A UVA Health-developed artificial pancreas system is among the nominees for 2019’s best biomedical research and is fighting to win the public’s votes in a bracket challenge that is the scientific version of the NCAA basketball tournament.
Voting is open through 11:59 p.m. March 8 in the first round of STAT Madness, which seeks to identify the best innovations in science and medicine. Voting takes place at the health news site: https://www.statnews.com/feature/stat-madness/bracket/.
In the opening round, the artificial pancreas system developed at the UVA Center for Diabetes Technology – which automatically monitors and regulates blood glucose in patients with type 1 diabetes – is facing off against a competitor from University of Texas MD Anderson Cancer Center.
The artificial pancreas system tracks blood glucose levels with a continuous glucose monitor and automatically delivers the hormone insulin as needed. The system frees people from testing their blood sugar levels multiple times a day by fingerstick, and from delivery of insulin by multiple daily injections. A patient’s insulin pump is programmed with an algorithm developed at UVA that uses glucose monitoring information to adjust the insulin dose automatically.

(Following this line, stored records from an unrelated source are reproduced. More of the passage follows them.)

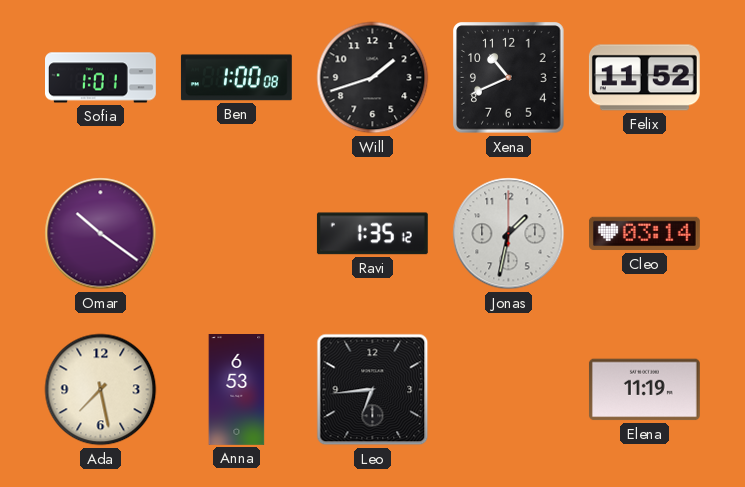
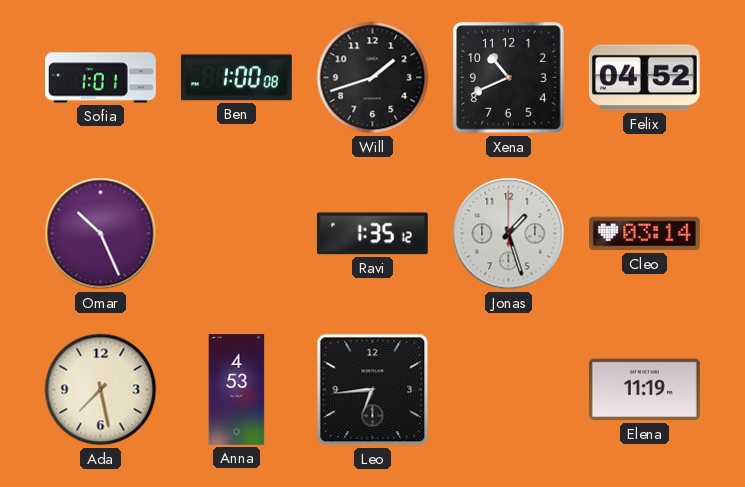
Felix: 11:52 -> 04:52
Omar: 10:21 -> 10:26
Jonas: 1:32 -> 1:27
Anna: 6:53 -> 4:53
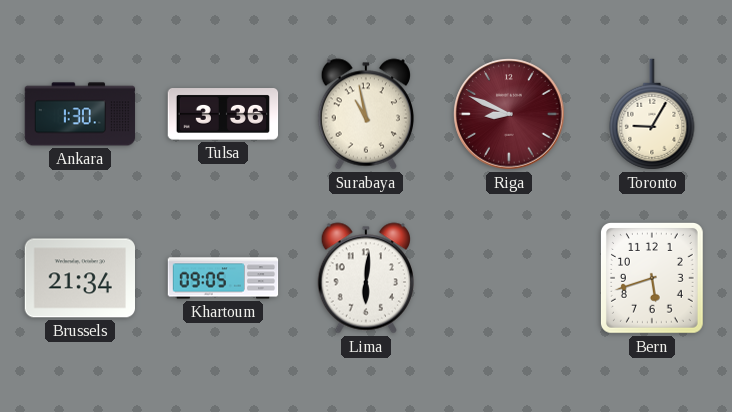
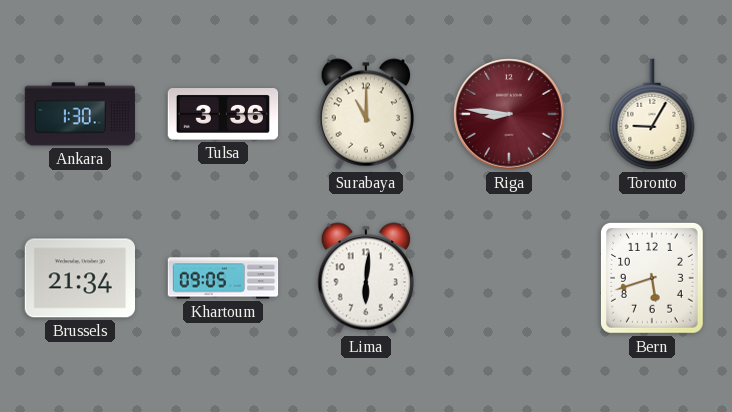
Surabaya: 10:58 -> 11:00
Riga: 8:49 -> 8:46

The U.S. Food and Drug Administration approved the artificial pancreas system after results from a multicenter clinical trial published in the New England Journal of Medicine in October 2019 found the new artificial pancreas system was more effective than existing treatments at controlling blood glucose levels in people with type 1 diabetes.
“This medical breakthrough has the potential to improve care and the quality of life for many patients with type 1 diabetes,” said K. Craig Kent, MD, UVA’s executive vice president for health affairs. “The artificial pancreas is truly worthy of national recognition, and I encourage everyone to cast a vote for this outstanding work.”
In addition to STAT Madness, Boris Kovatchev, PhD – director of the UVA Center for Diabetes Technology – will make a presentation about the artificial pancreas system and his team’s work to find a cure for type 1 diabetes at the Health System Board meeting March 5 at the Rotunda. Reporters are invited to attend.